[Input data — start]

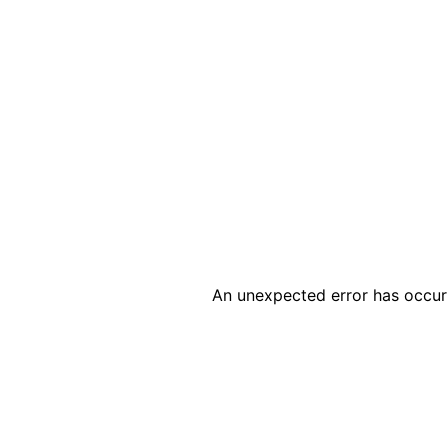
An unexpected error has occur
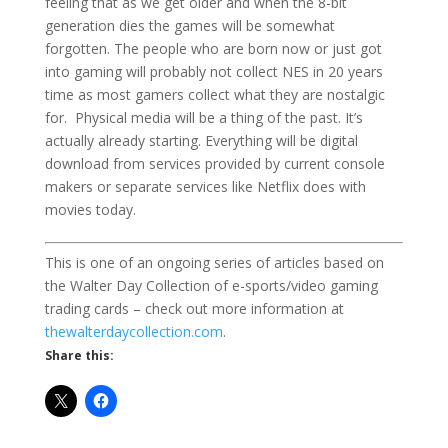
feeling that as we get older and when the 8-bit
generation dies the games will be somewhat
forgotten. The people who are born now or just got
into gaming will probably not collect NES in 20 years
time as most gamers collect what they are nostalgic
for. Physical media will be a thing of the past. It’s
actually already starting. Everything will be digital
download from services provided by current console
makers or separate services like Netflix does with
movies today.
This is one of an ongoing series of articles based on
the Walter Day Collection of e-sports/video gaming
trading cards – check out more information at
thewalterdaycollection.com
.
Share this:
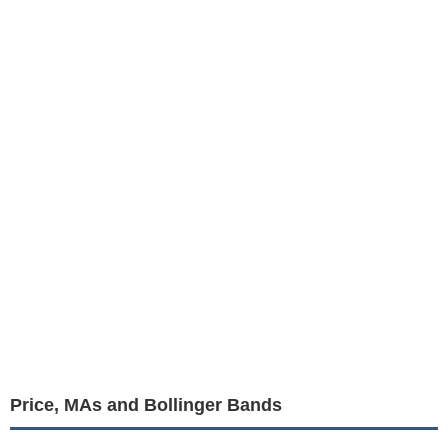
Price, MAs and Bollinger Bands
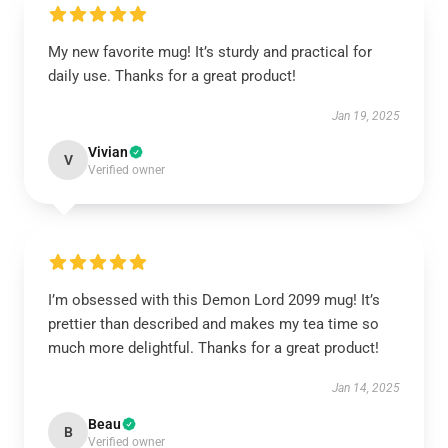
My new favorite mug! It’s sturdy and practical for
daily use. Thanks for a great product!
Jan 19, 2025
Vivian
V
Verified owner
I’m obsessed with this Demon Lord 2099 mug! It’s
prettier than described and makes my tea time so
much more delightful. Thanks for a great product!
Jan 14, 2025
Beau
B
Verified owner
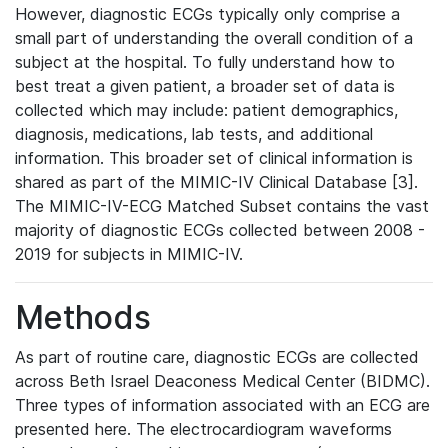
However, diagnostic ECGs typically only comprise a
small part of understanding the overall condition of a
subject at the hospital. To fully understand how to
best treat a given patient, a broader set of data is
collected which may include: patient demographics,
diagnosis, medications, lab tests, and additional
information. This broader set of clinical information is
shared as part of the MIMIC-IV Clinical Database [3].
The MIMIC-IV-ECG Matched Subset contains the vast
majority of diagnostic ECGs collected between 2008 -
2019 for subjects in MIMIC-IV.
Methods
As part of routine care, diagnostic ECGs are collected
across Beth Israel Deaconess Medical Center (BIDMC).
Three types of information associated with an ECG are
presented here. The electrocardiogram waveforms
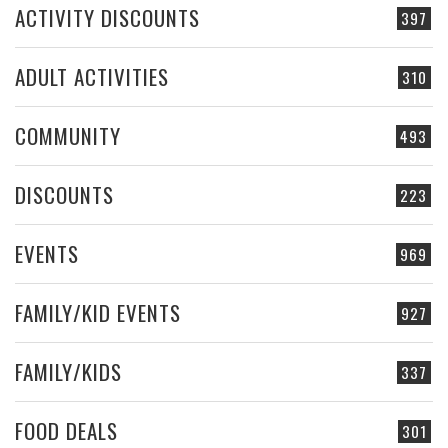
ACTIVITY DISCOUNTS
397
ADULT ACTIVITIES
310
COMMUNITY
493
DISCOUNTS
223
EVENTS
969
FAMILY/KID EVENTS
927
FAMILY/KIDS
337
FOOD DEALS
301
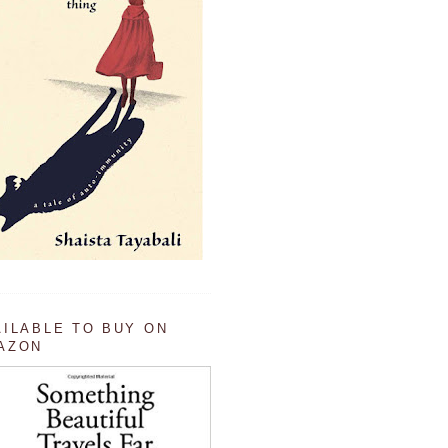
AILABLE TO BUY ON
AZON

[Input data — finish]

Take the entries shown above and quote them verbatim, passing over the pictures.

--- Written response ---
An unexpected error has occur
feeling that as we get older and when the 8-bit
generation dies the games will be somewhat
forgotten. The people who are born now or just got
into gaming will probably not collect NES in 20 years
time as most gamers collect what they are nostalgic
for. Physical media will be a thing of the past. It’s
actually already starting. Everything will be digital
download from services provided by current console
makers or separate services like Netflix does with
movies today.
This is one of an ongoing series of articles based on
the Walter Day Collection of e-sports/video gaming
trading cards – check out more information at
thewalterdaycollection.com
.
Share this:
Price, MAs and Bollinger Bands
My new favorite mug! It’s sturdy and practical for
daily use. Thanks for a great product!
Jan 19, 2025
Vivian
V
Verified owner
I’m obsessed with this Demon Lord 2099 mug! It’s
prettier than described and makes my tea time so
much more delightful. Thanks for a great product!
Jan 14, 2025
Beau
B
Verified owner
However, diagnostic ECGs typically only comprise a
small part of understanding the overall condition of a
subject at the hospital. To fully understand how to
best treat a given patient, a broader set of data is
collected which may include: patient demographics,
diagnosis, medications, lab tests, and additional
information. This broader set of clinical information is
shared as part of the MIMIC-IV Clinical Database [3].
The MIMIC-IV-ECG Matched Subset contains the vast
majority of diagnostic ECGs collected between 2008 -
2019 for subjects in MIMIC-IV.
Methods
As part of routine care, diagnostic ECGs are collected
across Beth Israel Deaconess Medical Center (BIDMC).
Three types of information associated with an ECG are
presented here. The electrocardiogram waveforms
ACTIVITY DISCOUNTS
397
ADULT ACTIVITIES
310
COMMUNITY
493
DISCOUNTS
223
EVENTS
969
FAMILY/KID EVENTS
927
FAMILY/KIDS
337
FOOD DEALS
301
AILABLE TO BUY ON
AZON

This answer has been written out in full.